**Exercise goal:** Find the string "Parts" in the data, then copy every line where it is found.

Recorded data
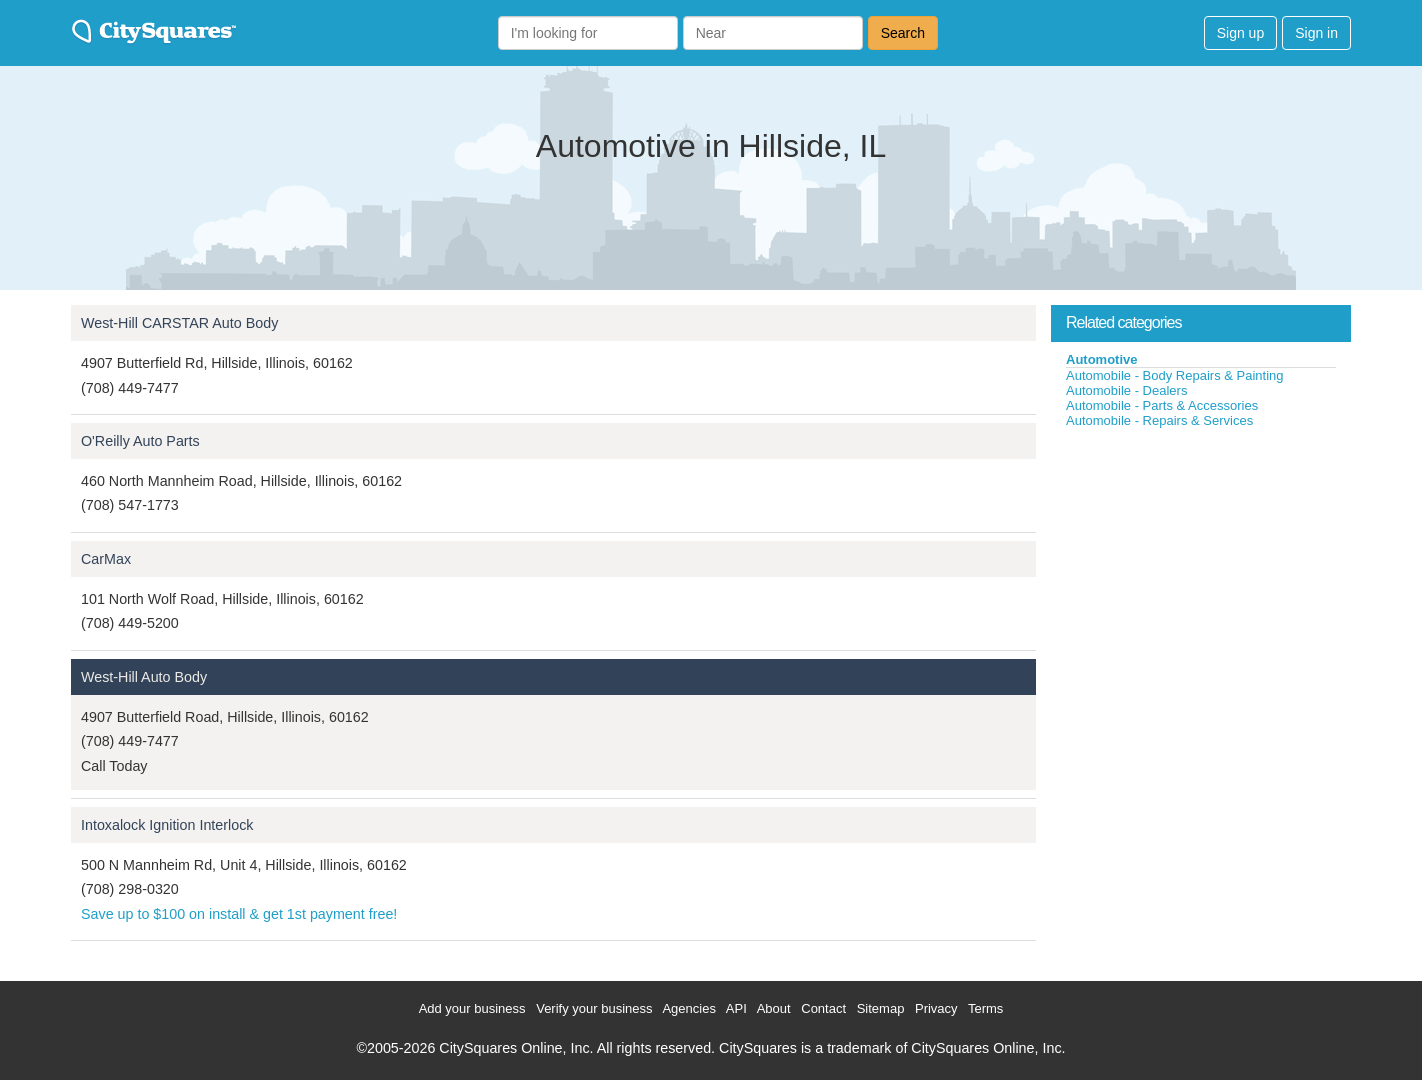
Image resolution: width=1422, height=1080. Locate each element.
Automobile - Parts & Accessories (1162, 405)
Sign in (1316, 33)
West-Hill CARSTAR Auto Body (179, 323)
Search (903, 33)
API (736, 1008)
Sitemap (881, 1008)
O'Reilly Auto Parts (140, 441)
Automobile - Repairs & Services (1159, 420)
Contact (823, 1008)
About (774, 1008)
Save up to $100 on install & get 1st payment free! (239, 914)
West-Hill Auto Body (144, 677)
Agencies (688, 1008)
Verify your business (594, 1008)
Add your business (472, 1008)
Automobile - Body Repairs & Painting (1175, 375)
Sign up (1240, 33)
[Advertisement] (1201, 579)
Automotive (1102, 359)
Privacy (936, 1008)
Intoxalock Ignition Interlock (167, 825)
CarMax (106, 559)
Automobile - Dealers (1126, 390)
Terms (985, 1008)
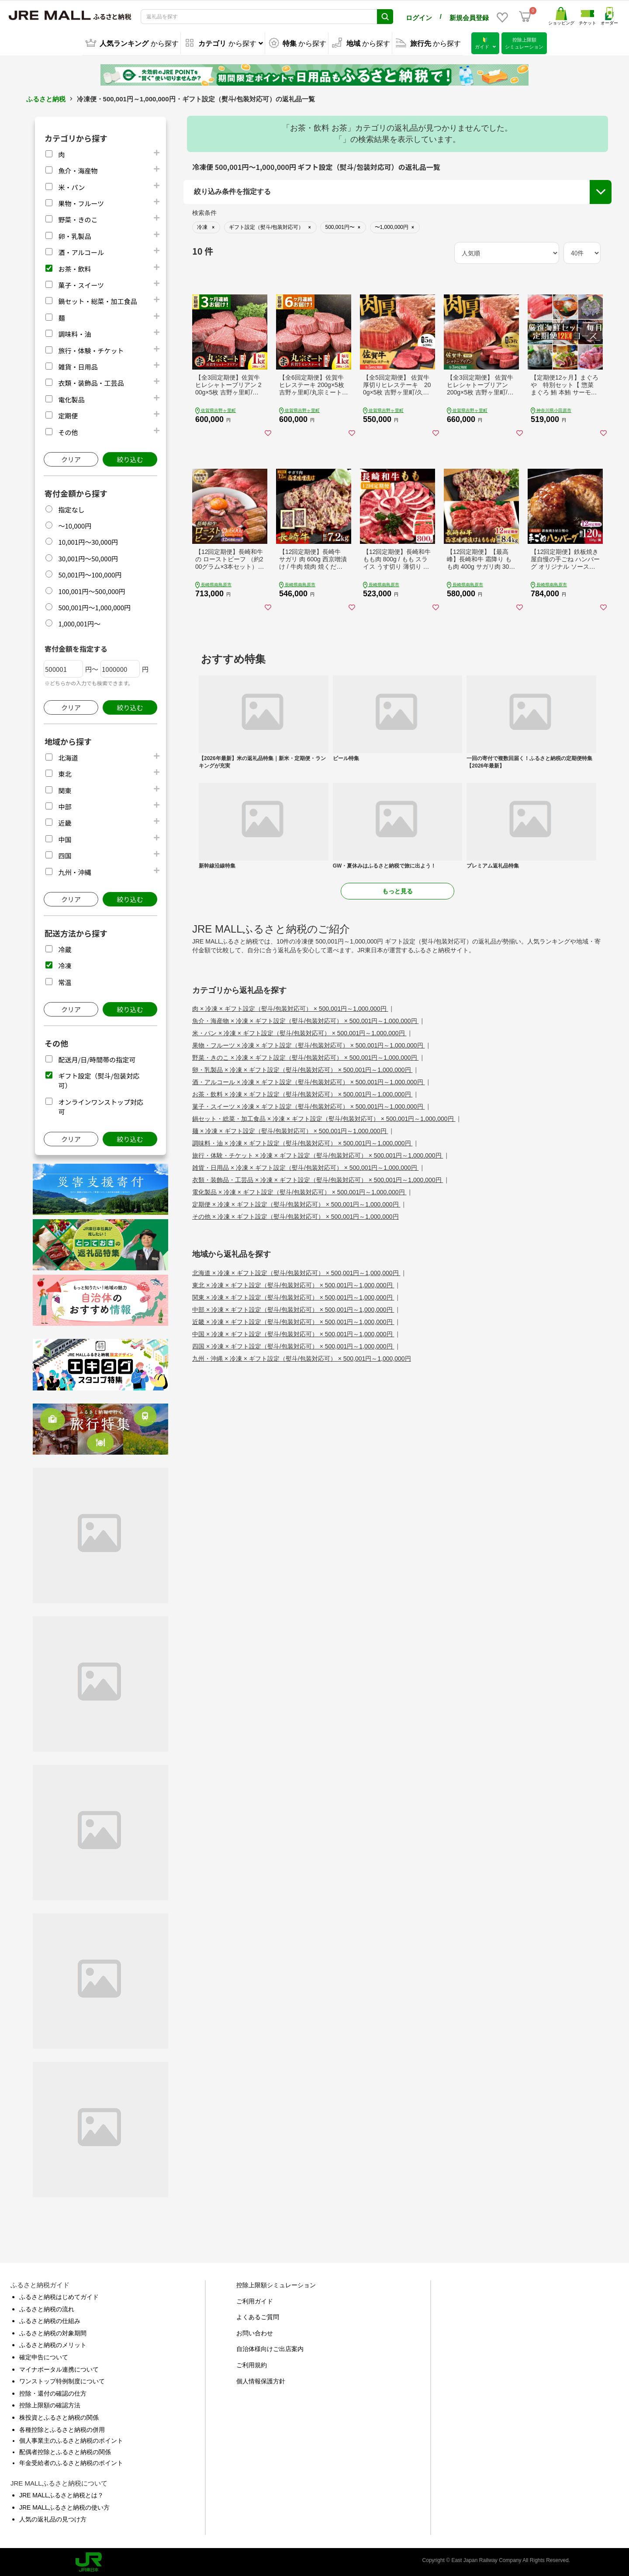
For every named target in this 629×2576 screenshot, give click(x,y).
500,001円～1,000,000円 (94, 606)
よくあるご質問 (257, 2315)
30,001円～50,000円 (88, 557)
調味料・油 (74, 332)
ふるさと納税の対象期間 (52, 2331)
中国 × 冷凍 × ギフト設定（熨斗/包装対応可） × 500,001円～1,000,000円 (293, 1332)
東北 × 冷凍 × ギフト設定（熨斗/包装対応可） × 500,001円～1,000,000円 (293, 1283)
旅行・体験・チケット (91, 348)
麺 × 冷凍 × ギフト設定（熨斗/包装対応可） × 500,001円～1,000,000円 (290, 1129)
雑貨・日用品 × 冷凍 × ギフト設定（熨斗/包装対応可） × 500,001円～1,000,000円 (305, 1166)
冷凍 (64, 964)
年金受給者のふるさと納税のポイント (71, 2461)
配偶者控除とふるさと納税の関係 (65, 2450)
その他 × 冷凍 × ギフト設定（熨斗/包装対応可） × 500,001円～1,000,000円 (295, 1215)
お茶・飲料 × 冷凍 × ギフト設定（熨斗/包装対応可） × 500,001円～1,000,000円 (302, 1092)
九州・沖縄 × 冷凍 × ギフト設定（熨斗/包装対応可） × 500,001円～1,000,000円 (301, 1357)
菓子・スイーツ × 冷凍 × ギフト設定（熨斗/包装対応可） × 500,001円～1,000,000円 (308, 1105)
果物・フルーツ (81, 202)
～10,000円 (74, 524)
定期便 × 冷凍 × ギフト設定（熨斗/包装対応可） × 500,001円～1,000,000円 (296, 1203)
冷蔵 (64, 948)
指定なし (71, 508)
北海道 (68, 756)
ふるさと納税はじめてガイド (59, 2295)
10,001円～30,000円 (88, 540)
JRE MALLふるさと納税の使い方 (64, 2505)
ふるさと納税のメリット (52, 2343)
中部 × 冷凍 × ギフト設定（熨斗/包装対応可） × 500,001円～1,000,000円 (293, 1308)
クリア (71, 458)
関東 (64, 788)
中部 (64, 805)
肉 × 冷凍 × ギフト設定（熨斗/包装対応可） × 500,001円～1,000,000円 (290, 1007)
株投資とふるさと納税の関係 (59, 2416)
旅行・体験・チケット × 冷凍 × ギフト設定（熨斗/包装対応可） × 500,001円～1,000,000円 (317, 1154)
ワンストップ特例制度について (62, 2379)
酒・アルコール (81, 251)
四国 (64, 854)
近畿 (64, 821)
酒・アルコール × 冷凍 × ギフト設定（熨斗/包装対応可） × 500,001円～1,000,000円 (308, 1080)
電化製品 (71, 398)
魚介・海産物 (77, 169)
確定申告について (43, 2355)
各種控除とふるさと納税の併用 (62, 2427)
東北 (64, 772)
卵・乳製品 (74, 234)
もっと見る (397, 889)
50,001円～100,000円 (89, 573)
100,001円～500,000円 (91, 590)
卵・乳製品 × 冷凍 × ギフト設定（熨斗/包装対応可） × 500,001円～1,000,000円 (302, 1068)
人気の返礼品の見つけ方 (52, 2517)
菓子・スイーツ (81, 283)
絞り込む (130, 458)
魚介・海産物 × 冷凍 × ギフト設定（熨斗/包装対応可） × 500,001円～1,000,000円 (305, 1019)
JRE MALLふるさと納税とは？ (61, 2493)
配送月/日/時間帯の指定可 (96, 1058)
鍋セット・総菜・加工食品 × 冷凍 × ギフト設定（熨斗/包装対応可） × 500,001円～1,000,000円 (324, 1117)
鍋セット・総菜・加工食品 (97, 299)
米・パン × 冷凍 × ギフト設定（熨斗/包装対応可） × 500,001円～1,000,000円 (299, 1031)
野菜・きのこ (77, 218)
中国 (64, 838)
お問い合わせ (254, 2331)
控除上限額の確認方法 (49, 2403)
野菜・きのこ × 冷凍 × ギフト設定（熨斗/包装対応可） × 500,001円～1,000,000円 (305, 1056)
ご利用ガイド (254, 2299)
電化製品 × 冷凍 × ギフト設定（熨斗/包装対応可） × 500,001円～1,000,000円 (299, 1190)
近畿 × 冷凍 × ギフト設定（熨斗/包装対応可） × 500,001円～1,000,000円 (293, 1320)
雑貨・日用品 (77, 365)
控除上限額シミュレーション (276, 2283)
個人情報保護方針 (260, 2379)
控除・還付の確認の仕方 (52, 2392)
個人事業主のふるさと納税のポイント (71, 2439)
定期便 (68, 414)
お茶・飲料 (74, 267)
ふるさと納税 (46, 97)
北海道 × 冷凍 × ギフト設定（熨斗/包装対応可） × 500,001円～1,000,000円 (296, 1271)
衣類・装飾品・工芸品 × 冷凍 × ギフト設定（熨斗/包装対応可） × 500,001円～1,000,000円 (317, 1178)
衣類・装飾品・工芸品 (91, 381)
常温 (64, 980)
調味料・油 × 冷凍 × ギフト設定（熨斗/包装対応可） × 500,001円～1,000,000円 (302, 1141)
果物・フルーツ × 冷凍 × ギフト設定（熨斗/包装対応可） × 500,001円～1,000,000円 (308, 1044)
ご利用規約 (251, 2363)
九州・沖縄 (74, 870)
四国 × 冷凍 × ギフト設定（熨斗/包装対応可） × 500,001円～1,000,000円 (293, 1345)
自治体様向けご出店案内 (270, 2347)
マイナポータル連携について (59, 2368)
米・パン (71, 185)
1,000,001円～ (79, 622)
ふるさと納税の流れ (46, 2307)
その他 (68, 430)
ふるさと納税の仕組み (49, 2319)
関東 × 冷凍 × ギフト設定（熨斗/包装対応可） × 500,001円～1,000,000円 (293, 1296)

**Answer area:**
Automobile - Parts & Accessories (1162, 405)
O'Reilly Auto Parts (140, 441)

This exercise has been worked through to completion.